What is expected:
Restate word for word the entries below, starting with the line with "is a pretty" and continuing through the line with "and about protecting". Include both of those lines and no others.

(Saved data entries)
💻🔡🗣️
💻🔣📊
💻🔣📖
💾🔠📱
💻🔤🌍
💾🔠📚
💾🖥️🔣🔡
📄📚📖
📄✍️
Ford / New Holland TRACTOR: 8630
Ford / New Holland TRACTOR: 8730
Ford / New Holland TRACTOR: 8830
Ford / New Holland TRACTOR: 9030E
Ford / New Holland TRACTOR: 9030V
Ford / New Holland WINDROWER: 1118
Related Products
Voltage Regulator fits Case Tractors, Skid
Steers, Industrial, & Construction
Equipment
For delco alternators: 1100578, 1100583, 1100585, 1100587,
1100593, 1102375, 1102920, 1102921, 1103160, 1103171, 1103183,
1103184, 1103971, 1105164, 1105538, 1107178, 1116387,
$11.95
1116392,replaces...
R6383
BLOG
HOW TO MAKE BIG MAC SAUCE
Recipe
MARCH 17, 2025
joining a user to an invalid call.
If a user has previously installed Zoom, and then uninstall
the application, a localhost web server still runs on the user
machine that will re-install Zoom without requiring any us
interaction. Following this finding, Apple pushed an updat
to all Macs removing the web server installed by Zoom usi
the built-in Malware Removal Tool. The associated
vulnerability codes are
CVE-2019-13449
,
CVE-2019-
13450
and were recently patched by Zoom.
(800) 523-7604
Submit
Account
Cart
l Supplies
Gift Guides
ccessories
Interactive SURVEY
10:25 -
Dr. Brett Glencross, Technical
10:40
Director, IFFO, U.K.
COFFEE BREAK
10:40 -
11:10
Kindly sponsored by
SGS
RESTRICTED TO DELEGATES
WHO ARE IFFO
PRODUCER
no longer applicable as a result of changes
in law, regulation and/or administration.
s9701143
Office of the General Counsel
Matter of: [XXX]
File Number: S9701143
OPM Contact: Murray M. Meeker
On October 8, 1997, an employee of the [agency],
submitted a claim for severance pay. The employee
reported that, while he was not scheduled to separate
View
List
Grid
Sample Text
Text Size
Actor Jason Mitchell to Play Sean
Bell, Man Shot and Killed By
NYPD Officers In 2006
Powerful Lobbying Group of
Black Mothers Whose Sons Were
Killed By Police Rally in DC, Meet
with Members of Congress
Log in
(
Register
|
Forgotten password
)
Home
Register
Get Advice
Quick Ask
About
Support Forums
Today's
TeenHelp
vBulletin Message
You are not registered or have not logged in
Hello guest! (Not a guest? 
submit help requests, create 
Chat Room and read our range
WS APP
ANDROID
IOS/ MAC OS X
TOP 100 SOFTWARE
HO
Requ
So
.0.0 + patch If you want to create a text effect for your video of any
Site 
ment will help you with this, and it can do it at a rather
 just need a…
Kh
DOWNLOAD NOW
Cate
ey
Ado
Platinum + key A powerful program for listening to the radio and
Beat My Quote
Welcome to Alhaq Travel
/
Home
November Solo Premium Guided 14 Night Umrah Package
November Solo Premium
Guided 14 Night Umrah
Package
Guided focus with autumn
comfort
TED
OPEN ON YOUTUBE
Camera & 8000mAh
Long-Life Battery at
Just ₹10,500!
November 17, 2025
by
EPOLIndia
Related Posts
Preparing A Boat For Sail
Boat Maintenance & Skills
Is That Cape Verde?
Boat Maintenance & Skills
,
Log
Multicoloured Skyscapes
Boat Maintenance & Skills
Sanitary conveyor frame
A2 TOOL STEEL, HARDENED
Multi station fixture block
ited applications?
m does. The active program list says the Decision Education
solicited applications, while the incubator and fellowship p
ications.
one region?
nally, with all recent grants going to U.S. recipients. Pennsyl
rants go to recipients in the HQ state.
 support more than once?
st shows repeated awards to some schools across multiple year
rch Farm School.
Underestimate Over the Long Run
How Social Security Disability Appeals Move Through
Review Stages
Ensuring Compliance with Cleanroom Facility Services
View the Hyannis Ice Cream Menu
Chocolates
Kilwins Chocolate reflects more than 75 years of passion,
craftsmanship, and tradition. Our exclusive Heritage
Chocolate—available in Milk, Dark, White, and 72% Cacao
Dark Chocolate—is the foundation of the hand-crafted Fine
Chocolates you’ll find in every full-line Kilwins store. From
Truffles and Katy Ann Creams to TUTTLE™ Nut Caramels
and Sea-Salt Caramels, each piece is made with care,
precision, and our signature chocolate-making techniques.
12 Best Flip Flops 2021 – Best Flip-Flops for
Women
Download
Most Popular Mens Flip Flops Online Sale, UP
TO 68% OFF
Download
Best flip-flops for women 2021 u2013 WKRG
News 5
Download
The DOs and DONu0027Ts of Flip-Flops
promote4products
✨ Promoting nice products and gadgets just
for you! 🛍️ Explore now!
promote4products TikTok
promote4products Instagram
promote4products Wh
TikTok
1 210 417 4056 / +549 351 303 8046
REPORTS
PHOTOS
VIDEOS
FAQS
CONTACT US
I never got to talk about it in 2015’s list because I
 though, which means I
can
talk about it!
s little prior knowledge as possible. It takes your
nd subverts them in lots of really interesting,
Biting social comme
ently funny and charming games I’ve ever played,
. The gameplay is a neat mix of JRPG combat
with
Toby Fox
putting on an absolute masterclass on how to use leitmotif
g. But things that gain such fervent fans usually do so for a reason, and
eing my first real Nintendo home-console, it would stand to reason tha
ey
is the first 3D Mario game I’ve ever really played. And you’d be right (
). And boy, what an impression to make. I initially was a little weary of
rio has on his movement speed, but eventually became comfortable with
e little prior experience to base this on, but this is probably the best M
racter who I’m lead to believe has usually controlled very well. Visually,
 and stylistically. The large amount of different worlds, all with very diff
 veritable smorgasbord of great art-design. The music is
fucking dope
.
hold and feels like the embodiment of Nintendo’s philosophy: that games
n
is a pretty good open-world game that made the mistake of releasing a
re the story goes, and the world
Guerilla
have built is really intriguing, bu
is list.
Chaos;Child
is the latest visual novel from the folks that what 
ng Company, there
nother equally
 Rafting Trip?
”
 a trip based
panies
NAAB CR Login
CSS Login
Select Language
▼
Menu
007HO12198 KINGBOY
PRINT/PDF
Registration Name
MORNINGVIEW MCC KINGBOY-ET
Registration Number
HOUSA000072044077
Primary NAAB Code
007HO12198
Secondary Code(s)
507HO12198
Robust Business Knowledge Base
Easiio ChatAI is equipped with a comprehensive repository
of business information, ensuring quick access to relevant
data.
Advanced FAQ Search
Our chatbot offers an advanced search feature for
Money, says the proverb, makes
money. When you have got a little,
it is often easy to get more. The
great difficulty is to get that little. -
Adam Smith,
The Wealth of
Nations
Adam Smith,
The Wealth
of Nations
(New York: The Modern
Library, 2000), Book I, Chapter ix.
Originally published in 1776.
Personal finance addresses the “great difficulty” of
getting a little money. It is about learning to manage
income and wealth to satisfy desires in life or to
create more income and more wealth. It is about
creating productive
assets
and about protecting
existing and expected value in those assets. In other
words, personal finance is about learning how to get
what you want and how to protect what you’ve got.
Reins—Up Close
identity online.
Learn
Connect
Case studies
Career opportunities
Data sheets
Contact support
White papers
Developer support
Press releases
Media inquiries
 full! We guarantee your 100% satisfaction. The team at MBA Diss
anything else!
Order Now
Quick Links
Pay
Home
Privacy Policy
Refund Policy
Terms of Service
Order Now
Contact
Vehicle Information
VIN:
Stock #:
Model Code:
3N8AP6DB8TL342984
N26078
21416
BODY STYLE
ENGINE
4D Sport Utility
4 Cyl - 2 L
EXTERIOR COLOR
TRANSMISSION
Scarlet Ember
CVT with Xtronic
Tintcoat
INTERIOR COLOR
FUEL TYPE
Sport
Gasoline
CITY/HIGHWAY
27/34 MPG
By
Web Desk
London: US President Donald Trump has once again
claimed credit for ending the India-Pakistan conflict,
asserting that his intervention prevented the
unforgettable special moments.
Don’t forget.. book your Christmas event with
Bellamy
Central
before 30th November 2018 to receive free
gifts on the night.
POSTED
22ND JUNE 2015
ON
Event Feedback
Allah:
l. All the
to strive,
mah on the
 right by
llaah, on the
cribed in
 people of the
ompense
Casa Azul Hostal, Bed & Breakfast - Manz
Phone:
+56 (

Exercise result:
is a pretty good open-world game that made the mistake of releasing a
re the story goes, and the world
Guerilla
have built is really intriguing, bu
is list.
Chaos;Child
is the latest visual novel from the folks that what 
ng Company, there
nother equally
 Rafting Trip?
”
 a trip based
panies
NAAB CR Login
CSS Login
Select Language
▼
Menu
007HO12198 KINGBOY
PRINT/PDF
Registration Name
MORNINGVIEW MCC KINGBOY-ET
Registration Number
HOUSA000072044077
Primary NAAB Code
007HO12198
Secondary Code(s)
507HO12198
Robust Business Knowledge Base
Easiio ChatAI is equipped with a comprehensive repository
of business information, ensuring quick access to relevant
data.
Advanced FAQ Search
Our chatbot offers an advanced search feature for
Money, says the proverb, makes
money. When you have got a little,
it is often easy to get more. The
great difficulty is to get that little. -
Adam Smith,
The Wealth of
Nations
Adam Smith,
The Wealth
of Nations
(New York: The Modern
Library, 2000), Book I, Chapter ix.
Originally published in 1776.
Personal finance addresses the “great difficulty” of
getting a little money. It is about learning to manage
income and wealth to satisfy desires in life or to
create more income and more wealth. It is about
creating productive
assets
and about protecting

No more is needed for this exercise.